The internet is full of useful information that we can use. However, at the same time, it’s full of hidden noise that can be harmful for data analysis. For example, if you load this Wikipedia page, it’ll show you some structured content that you can easily parse and search for the relevant information you need on that given topic. However, computers see things differently. In order to lay the content in an easy manner, the browser understands the underlying HTML source and renders it so you see that structure. If you look at the source of that page (right-click -> view source), you’ll see what the browser interprets to render the content.
All the source the browser sees is relevant to present the content in a pleasant way. However, most of it is irrelevant if you just want to perform some data analysis. Say that you want to find what are the most common words in an article’s headers. You don’t need to store all the Wikipedia data for that. Actually, you do need to download all the pages, but you can parse them and extract only the relevant information (section headers) and store only this piece of data. This makes the analysis task a lot easier, you only need to deal with strings and not HTML and where the headers are in this HTML. This strategy can be seen as noise removal, as it reduces the data to only what is important to you and parsing plays an important role in it.
From Wikipedia, “parsing is the process of analyzing a string of symbols conforming to the rules of a formal grammar”. Here we’re looking at a different interpretation, in which we extract only the relevant information of a web page (a string of symbols) and leave out what is irrelevant to our goal. This aims at our goal of reducing noise and putting data in some sort of structure.
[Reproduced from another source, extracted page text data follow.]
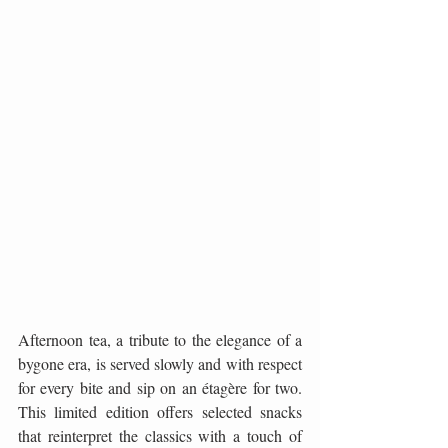
Afternoon tea, a tribute to the elegance of a 
bygone era, is served slowly and with respect 
for every bite and sip on an étagère for two. 
This limited edition offers selected snacks 
that reinterpret the classics with a touch of 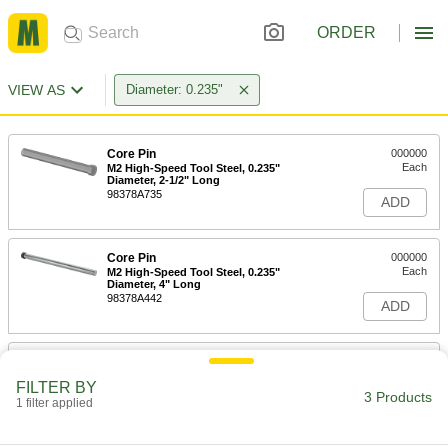
ORDER
VIEW AS
Diameter: 0.235"
Core Pin
000000
Each
M2 High-Speed Tool Steel, 0.235"
Diameter, 2-1/2" Long
98378A735
ADD
Core Pin
000000
Each
M2 High-Speed Tool Steel, 0.235"
Diameter, 4" Long
98378A442
ADD
Core Pin
000000
Each
M2 High-Speed Tool Steel, 0.235"
FILTER BY
Diameter, 6" Long
3 Products
1 filter applied
98378A785
ADD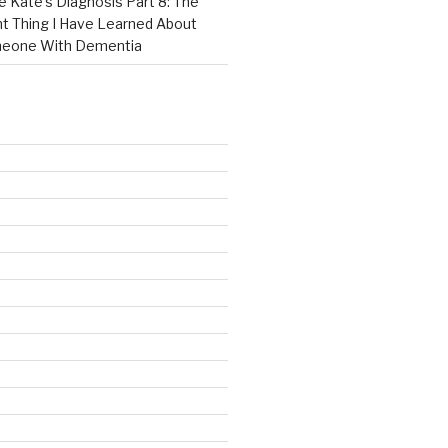
e Kate’s Diagnosis Part 8: The
t Thing I Have Learned About
meone With Dementia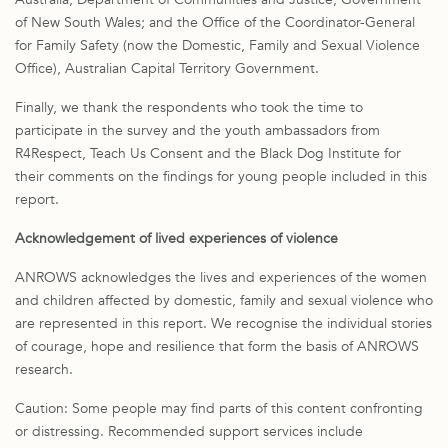
of New South Wales; and the Office of the Coordinator-General
for Family Safety (now the Domestic, Family and Sexual Violence
Office), Australian Capital Territory Government.
Finally, we thank the respondents who took the time to
participate in the survey and the youth ambassadors from
R4Respect, Teach Us Consent and the Black Dog Institute for
their comments on the findings for young people included in this
report.
Acknowledgement of lived experiences of violence
ANROWS acknowledges the lives and experiences of the women
and children affected by domestic, family and sexual violence who
are represented in this report. We recognise the individual stories
of courage, hope and resilience that form the basis of ANROWS
research.
Caution: Some people may find parts of this content confronting
or distressing. Recommended support services include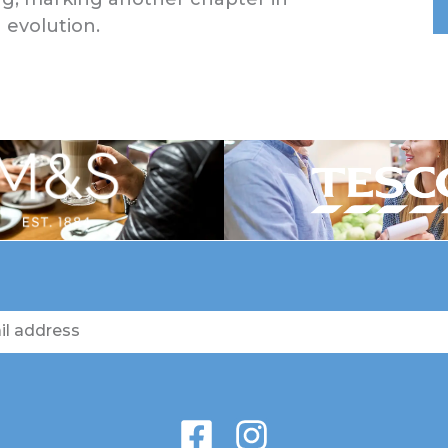
 evolution.
F
I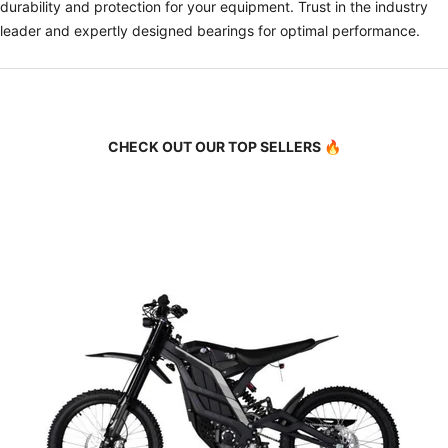
durability and protection for your equipment. Trust in the industry
leader and expertly designed bearings for optimal performance.
CHECK OUT OUR TOP SELLERS 🔥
Of course, we can work with raw HTML pages to extract something from there, but usually, we’re only interested in a subset of the content that is available on the page.
For example, if you want to perform price analysis on products, you may consider the images irrelevant to your context and then leave them out, reducing costs with storage and processing by focusing only on what you really need.
In this manner, the first step for data parsing is to decide what is relevant information you need from a page. Once that is clear, we can move on to build a parser. Let’s assume we want to extract page headers from Wikipedia, you can achieve that by:
This is a simple parsing rule to find the title of any Wikipedia page. document.querySelector is a built-in function of browsers to find HTML elements in the page based on a CSS Selector query (another common approach is to use XPath). Then, we give it a selector to find the page title; then we ask for the content of that tag with .innerText.
The example in the previous section is a common case of parsing some data from a web page. Since the HTML doesn’t follow a standard structure across all sites, we need to perform this inspection for every parser we need to build. As you can imagine, this quickly becomes impractical once we want to scale. In order to overcome these issues, there are some semantic markers that have been built to inform parsers about relevant information on the page. The first attempt for this feature was HTML Microdata, which was a specification to add some metadata to tags containing the information that could be useful for computers. This way, pages could mark the content we could parse automatically. Gradually other approaches started appearing, like RDFa, JSON-LD, or Facebook’s Open Graph.
To give you an idea, when you share a URL on Facebook and it posts a thumbnail and some other information about the content, probably it’s coming from some of these markers that are present on that page. However, not all data you need might be present in these markers or, sometimes, developers decide to not put the data there too; then we need to get back to our common case of writing parsing rules or building new technologies to parse the data.
As we can’t rely on all websites to fill the semantic data on their side, a solution to handle this issue is to build tools to perform automatic data extraction.
So how do we, at Zyte, make crawling work for any website? Zyte Automatic Extraction API leverages artificial intelligence techniques to automatically extract the relevant information on a page. For example, when doing a category crawl for products, we start on the first page in the product list, and our job is to detect links to individual products, as well as the link to the next page. We do that by issuing a request to our Product List Extraction API, which returns a list of products, which among other fields has the “url” field pointing to the detailed product pages. The URL to the next page is also present in the Product List API as part of pagination support. Once we have the URLs of individual products, we pass them via the Product Extraction API, collecting detailed information about each product, and then proceed to the next page. This is just one of the crawling strategies we have, but they all are generic and rely on the Extraction API to adapt to individual websites.
Another common case is extraction of all articles from a specific news source. In that case, we follow all the links, and rely on the News and Article Extraction API to discover which pages are articles, and deliver only those.